There are plenty of people who want to make the recent flap over former Secretary of State Condoleezza Rice’s abortive commence speech to the student body at Rutgers University about free speech.

That list includes my colleagues here at the Review-Journal, who wrote in an editorial Friday, “Today, too many college campuses are temples of intolerance, where liberal dogma is the law and right-of-center thinking is not only discouraged, but can be a punishable offense. Speech codes ensure the easily offended can turn in those who dare to express unpopular ideas.”

And while a desire not to hear Rice’s conservative viewpoints might be a nifty straw man to knock down, the students at Rutgers University who opposed Rice actually did so because of the role she played in the selling of the Iraq War.

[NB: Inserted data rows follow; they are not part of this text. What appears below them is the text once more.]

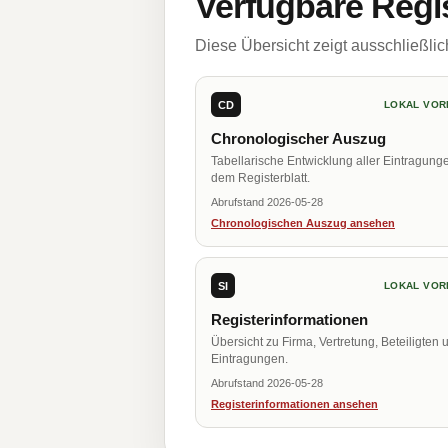
Verfügbare Regi
Diese Übersicht zeigt ausschließli
CD
LOKAL VOR
Chronologischer Auszug
Tabellarische Entwicklung aller Eintragung
dem Registerblatt.
Abrufstand 2026-05-28
Chronologischen Auszug ansehen
SI
LOKAL VOR
Registerinformationen
Übersicht zu Firma, Vertretung, Beteiligten 
Eintragungen.
Abrufstand 2026-05-28
Registerinformationen ansehen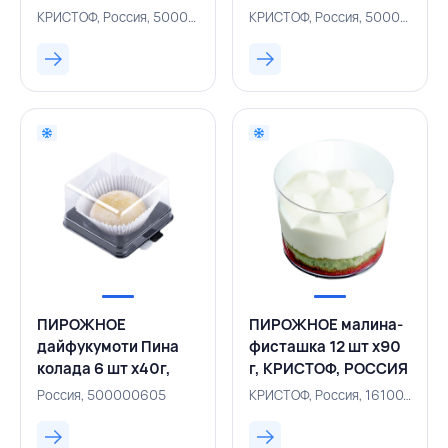
КРИСТОФ, Россия, 500000499
КРИСТОФ, Россия, 500003786
ПИРОЖНОЕ
ПИРОЖНОЕ малина-
дайфукумоти Пина
фисташка 12 шт х90
колада 6 шт х40г,
г, КРИСТОФ, РОССИЯ
РОССИЯ
Россия, 500000605
КРИСТОФ, Россия, 161001686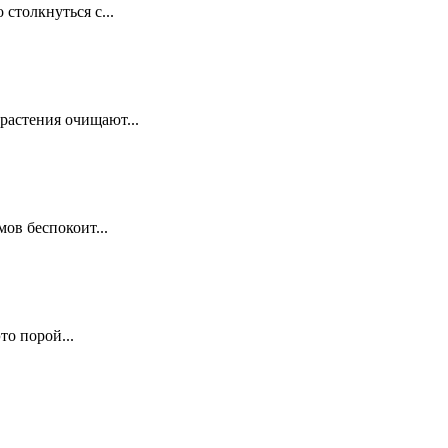
столкнуться с...
растения очищают...
ов беспокоит...
о порой...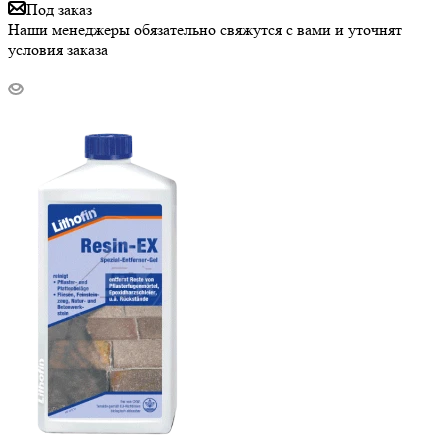
Под заказ
Наши менеджеры обязательно свяжутся с вами и уточнят
условия заказа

And when seen from that perspective, a protest not only makes sense, it’s actually refreshing.

It was Rice, after all, who came up with the line later appropriated by President George W. Bush, about how we didn’t want the smoking gun of Saddam Hussein’s nuclear weapons program to be a mushroom cloud. It was Rice who flogged the fictional account of aluminum tubes purchased by Iraq being centrifuge-grade, when virtually all other experts concluded they were useful only for conventional rockets.

In short, Rice was a key component in selling the invasion of Iraq to the American people. But she — and the rest of the Bush administration — knew or should have known that there was absolutely no way Iraq had any chemical, nuclear or biological weapons at the time they were making public statements implying an urgency of action. These statements led to the deaths of more than 4,400 American soldiers, and thousands of innocent Iraqi civilians.

And the fact is, neither Rice, nor Bush, nor any member of the administration will ever be called to account for instigating a war on false pretenses. They’ll never be asked about the charges lodged by authors from Ron Suskind to Vincent Bugliosi to Frank Rich. The lives of thousands will be forever marred because of that unnecessary war.

So if all that happens to Rice is that she has to withdraw from speaking at a college graduation, she should count herself lucky. And the rest of us should be glad we live in a country where at least some students still believe lying to the public with horrific, bloody consequences is something that should get a person shunned from polite company, and college graduations.